Two rounds of renovations to this former state house have retained the intent of the original house but transformed it for busy family life.
The first renovation in 2015 doubled the size of the 80sq metre house when living and dining spaces, with a mezzanine study and bedroom, were added to the rear of the house. The design placed the dining table at the heart with large glass sliders opening out onto the garden.
The most recent renovation, in 2022, focused on the original state house. Its high stud has been accentuated by raising all existing door heights to the ceiling. The light and bright finishes of birch plywood and light timber floors further highlight the sense of space.
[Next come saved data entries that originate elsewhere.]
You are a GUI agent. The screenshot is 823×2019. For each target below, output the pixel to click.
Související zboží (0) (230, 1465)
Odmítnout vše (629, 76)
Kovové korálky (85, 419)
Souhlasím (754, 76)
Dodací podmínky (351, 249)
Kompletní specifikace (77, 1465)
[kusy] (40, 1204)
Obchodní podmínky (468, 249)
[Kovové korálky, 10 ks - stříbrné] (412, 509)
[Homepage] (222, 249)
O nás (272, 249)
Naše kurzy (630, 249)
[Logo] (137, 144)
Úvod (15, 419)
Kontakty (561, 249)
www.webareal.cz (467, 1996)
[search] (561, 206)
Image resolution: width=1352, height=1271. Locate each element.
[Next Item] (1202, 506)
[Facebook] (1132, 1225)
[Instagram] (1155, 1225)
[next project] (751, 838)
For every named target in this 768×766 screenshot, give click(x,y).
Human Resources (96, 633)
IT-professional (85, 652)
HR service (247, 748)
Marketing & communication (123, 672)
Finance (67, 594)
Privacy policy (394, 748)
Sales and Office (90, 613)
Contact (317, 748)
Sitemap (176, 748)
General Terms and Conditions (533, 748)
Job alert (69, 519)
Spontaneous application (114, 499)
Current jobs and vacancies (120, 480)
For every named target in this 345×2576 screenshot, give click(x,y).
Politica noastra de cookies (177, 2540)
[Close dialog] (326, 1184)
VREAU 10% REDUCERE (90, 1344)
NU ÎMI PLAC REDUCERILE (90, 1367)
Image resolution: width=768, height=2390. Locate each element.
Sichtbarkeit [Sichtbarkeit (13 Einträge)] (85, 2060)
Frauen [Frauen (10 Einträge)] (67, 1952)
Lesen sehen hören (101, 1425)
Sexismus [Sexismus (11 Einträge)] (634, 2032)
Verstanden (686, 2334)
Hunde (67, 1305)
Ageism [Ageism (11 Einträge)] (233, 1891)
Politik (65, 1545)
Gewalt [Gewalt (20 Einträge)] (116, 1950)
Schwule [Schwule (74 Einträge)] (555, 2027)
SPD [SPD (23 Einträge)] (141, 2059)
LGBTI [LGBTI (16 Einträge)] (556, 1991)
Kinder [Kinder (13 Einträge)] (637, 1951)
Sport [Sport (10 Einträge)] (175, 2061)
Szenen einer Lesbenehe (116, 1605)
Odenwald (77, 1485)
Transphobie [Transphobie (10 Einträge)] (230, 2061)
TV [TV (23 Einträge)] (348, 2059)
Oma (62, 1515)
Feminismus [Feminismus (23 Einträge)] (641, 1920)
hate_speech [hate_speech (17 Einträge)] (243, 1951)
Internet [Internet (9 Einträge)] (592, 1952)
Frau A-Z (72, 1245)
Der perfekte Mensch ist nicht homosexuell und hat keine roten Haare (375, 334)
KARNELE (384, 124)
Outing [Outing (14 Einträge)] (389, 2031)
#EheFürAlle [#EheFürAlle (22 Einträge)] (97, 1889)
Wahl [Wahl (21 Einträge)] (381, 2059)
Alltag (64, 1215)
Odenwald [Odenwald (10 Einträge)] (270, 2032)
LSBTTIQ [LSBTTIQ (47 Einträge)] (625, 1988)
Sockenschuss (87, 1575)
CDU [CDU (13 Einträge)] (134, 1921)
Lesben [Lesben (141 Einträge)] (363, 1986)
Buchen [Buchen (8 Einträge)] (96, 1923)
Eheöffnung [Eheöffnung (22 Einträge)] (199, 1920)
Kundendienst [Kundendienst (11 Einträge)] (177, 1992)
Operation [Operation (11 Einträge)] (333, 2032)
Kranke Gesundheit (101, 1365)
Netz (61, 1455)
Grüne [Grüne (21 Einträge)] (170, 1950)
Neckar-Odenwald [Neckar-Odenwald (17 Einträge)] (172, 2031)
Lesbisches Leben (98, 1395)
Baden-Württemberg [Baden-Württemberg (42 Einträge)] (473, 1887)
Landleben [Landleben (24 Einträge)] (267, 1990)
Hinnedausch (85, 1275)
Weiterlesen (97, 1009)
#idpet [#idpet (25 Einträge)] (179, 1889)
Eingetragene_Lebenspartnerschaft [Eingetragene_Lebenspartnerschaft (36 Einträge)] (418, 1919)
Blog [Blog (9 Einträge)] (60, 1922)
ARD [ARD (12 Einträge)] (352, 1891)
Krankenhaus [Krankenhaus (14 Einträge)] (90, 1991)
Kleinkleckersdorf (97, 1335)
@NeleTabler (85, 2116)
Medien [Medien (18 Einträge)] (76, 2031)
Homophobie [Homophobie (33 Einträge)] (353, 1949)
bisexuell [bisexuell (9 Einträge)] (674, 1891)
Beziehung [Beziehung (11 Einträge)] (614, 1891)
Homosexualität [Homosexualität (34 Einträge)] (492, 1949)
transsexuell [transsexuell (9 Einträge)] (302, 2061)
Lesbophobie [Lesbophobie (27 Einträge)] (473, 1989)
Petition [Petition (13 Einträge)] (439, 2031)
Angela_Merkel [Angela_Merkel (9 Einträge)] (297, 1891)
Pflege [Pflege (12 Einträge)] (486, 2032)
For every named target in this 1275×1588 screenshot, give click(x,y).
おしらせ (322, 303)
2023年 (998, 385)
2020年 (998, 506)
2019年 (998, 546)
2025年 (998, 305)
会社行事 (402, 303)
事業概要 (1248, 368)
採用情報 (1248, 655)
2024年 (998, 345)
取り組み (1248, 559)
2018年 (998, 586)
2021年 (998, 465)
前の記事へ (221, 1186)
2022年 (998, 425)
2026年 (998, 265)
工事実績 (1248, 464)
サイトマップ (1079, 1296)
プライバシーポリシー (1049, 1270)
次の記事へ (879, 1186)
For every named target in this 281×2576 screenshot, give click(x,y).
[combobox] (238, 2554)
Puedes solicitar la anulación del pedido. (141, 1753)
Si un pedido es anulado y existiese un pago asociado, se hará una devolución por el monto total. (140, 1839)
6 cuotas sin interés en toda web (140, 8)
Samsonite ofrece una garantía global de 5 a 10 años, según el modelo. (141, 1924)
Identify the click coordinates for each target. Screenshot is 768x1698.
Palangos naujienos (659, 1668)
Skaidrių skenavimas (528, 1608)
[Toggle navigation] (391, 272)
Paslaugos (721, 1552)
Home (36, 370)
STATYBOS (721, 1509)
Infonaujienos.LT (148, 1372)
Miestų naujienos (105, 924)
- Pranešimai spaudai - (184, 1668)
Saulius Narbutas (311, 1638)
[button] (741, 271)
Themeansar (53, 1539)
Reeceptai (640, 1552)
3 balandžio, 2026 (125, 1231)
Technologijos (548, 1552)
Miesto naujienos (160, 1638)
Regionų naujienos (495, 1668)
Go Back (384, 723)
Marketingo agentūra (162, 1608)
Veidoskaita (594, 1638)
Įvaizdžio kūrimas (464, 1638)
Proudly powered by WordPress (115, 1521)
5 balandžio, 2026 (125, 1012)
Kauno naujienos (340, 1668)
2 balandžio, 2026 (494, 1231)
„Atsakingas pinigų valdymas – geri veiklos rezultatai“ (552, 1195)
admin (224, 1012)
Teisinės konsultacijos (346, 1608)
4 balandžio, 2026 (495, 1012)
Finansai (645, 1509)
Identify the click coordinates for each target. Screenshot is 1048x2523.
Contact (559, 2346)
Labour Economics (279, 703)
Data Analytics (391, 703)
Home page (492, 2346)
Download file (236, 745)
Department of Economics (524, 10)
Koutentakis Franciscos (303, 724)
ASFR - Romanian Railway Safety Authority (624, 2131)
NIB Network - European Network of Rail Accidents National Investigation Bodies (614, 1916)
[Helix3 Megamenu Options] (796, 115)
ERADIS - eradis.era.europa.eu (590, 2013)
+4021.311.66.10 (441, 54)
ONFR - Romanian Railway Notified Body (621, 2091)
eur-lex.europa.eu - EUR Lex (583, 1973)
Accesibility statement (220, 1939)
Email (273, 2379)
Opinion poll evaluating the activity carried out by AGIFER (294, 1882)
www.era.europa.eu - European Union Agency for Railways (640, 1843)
The new kitchen is key to knitting together old and new. Positioned in the original house, it links with the dining room from the 2015 addition. A kitchen island sits like a piece of furniture to engage with both spaces and promote social cooking times.
The original bedrooms have been extended and an ensuite added to the main bedroom along with inbuilt wardrobes. As well as the kitchen, there's a new laundry and main bathroom. The original windows have been replaced with double-glazing and cedar sashes.
Photos: Jackie Meiring
The side wall of the house has been extended to allow for larger bedrooms and is clad in timber to contrast with the weatherboard of the rest of the house. This has kept the proportions of the original state house. The original door handles have been reused throughout.
There's a thoughtful connection with the landscape. The view through the sidelight of the front door is to the backyard – from the silver birches in the front to the nikau in the back.